PNB prices $750-M notes

Published June 21, 2019, 12:00 AM

by manilabulletin_admin

By James A. Loyola

Philippine National Bank (PNB) has returned to the US dollar bond market after it priced US$750 million in Fixed Rate Senior Notes to be drawn down from its recently increased US$2-billion Medium Term Note Program.


The pricing follows successful meetings with investors by the Lucio Tan-led bank in Hong Kong, Singapore and London from June 18 to 20, 2019.

In a disclosure to the Philippine Stock Exchange, the bank said the Notes will be rated Baa2 by Moody’s, or two notches above investment grade.

With the transaction oversubscribed with an orderbook of over US$3.25 billion, the Notes were priced at 99.473 percent and will carry a yield of 3.391 percent and a coupon of 3.28 percent.

Over 200 accounts participated in the transaction.

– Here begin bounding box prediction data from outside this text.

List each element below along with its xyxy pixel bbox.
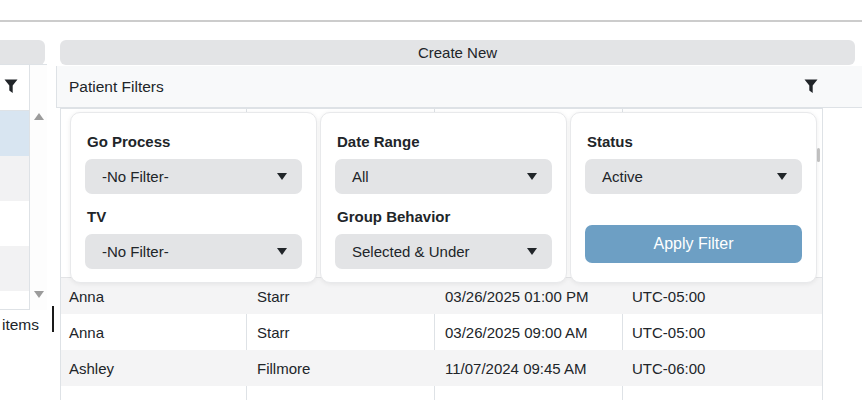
table-row[interactable]: Anna Starr 03/26/2025 01:00 PM UTC-05:00	[61, 278, 822, 314]
cell-datetime: 11/07/2024 09:45 AM	[434, 360, 622, 377]
apply-filter-label: Apply Filter	[653, 235, 733, 253]
filter-card-status: Status Active Apply Filter	[570, 112, 817, 283]
status-value: Active	[585, 168, 643, 185]
patient-filters-header: Patient Filters	[56, 66, 862, 108]
chevron-down-icon	[277, 173, 287, 180]
filter-card-date-range: Date Range All Group Behavior Selected &…	[320, 112, 567, 283]
funnel-icon[interactable]	[4, 79, 18, 94]
chevron-down-icon	[527, 173, 537, 180]
table-row[interactable]: Anna Starr 03/26/2025 09:00 AM UTC-05:00	[61, 314, 822, 350]
cell-timezone: UTC-05:00	[622, 288, 822, 305]
chevron-down-icon	[777, 173, 787, 180]
left-list-item-selected[interactable]	[0, 111, 29, 156]
left-filter-row	[0, 65, 29, 111]
app-window: Create New items Patient Filters	[0, 0, 862, 400]
group-behavior-select[interactable]: Selected & Under	[335, 234, 552, 269]
top-divider	[0, 20, 862, 22]
date-range-select[interactable]: All	[335, 159, 552, 194]
group-behavior-label: Group Behavior	[337, 208, 552, 225]
date-range-label: Date Range	[337, 133, 552, 150]
cell-last-name: Starr	[246, 324, 434, 341]
page-title: Patient Filters	[69, 78, 164, 96]
cell-first-name: Anna	[61, 288, 246, 305]
table-scrollbar-thumb[interactable]	[817, 148, 820, 162]
go-process-select[interactable]: -No Filter-	[85, 159, 302, 194]
create-new-label: Create New	[418, 44, 497, 61]
chevron-down-icon	[277, 248, 287, 255]
left-list-item[interactable]	[0, 156, 29, 201]
cell-last-name: Fillmore	[246, 360, 434, 377]
chevron-down-icon	[527, 248, 537, 255]
group-behavior-value: Selected & Under	[335, 243, 470, 260]
cell-first-name: Ashley	[61, 360, 246, 377]
status-select[interactable]: Active	[585, 159, 802, 194]
cell-datetime: 03/26/2025 09:00 AM	[434, 324, 622, 341]
left-cutoff-button[interactable]	[0, 40, 45, 65]
cell-last-name: Starr	[246, 288, 434, 305]
tv-label: TV	[87, 208, 302, 225]
left-panel-list	[0, 65, 30, 310]
status-label: Status	[587, 133, 802, 150]
cell-timezone: UTC-06:00	[622, 360, 822, 377]
create-new-button[interactable]: Create New	[60, 40, 855, 65]
left-panel	[0, 64, 47, 310]
go-process-label: Go Process	[87, 133, 302, 150]
table-row[interactable]: Ashley Fillmore 11/07/2024 09:45 AM UTC-…	[61, 350, 822, 386]
funnel-icon[interactable]	[804, 79, 818, 94]
text-cursor	[52, 306, 54, 332]
up-arrow-icon[interactable]	[34, 113, 44, 120]
cell-datetime: 03/26/2025 01:00 PM	[434, 288, 622, 305]
left-list-item[interactable]	[0, 201, 29, 246]
items-count-label: items	[2, 316, 39, 334]
apply-filter-button[interactable]: Apply Filter	[585, 225, 802, 263]
down-arrow-icon[interactable]	[34, 291, 44, 298]
cell-timezone: UTC-05:00	[622, 324, 822, 341]
left-list-item[interactable]	[0, 246, 29, 291]
tv-value: -No Filter-	[85, 243, 169, 260]
date-range-value: All	[335, 168, 369, 185]
go-process-value: -No Filter-	[85, 168, 169, 185]
filter-card-go-process: Go Process -No Filter- TV -No Filter-	[70, 112, 317, 283]
tv-select[interactable]: -No Filter-	[85, 234, 302, 269]
left-panel-scrollbar[interactable]	[30, 65, 47, 310]
cell-first-name: Anna	[61, 324, 246, 341]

The Notes will be issued on June 27, 2019.

The proceeds of the Notes will be used to support PNB’s loan growth, as new management increases focus on opportunities brought by the positive momentum of the Republic of the Philippines’ economic growth.

“We thank investors for this landmark deal, which stands to be the largest USD bond issuance to-date by a Philippine bank. This transaction comes at an opportune time when we are building up the growth momentum at PNB,” PNB President Wick Veloso said.

Citigroup, HSBC and Standard Chartered Bank acted as Joint Lead Managers and Bookrunners on the transaction.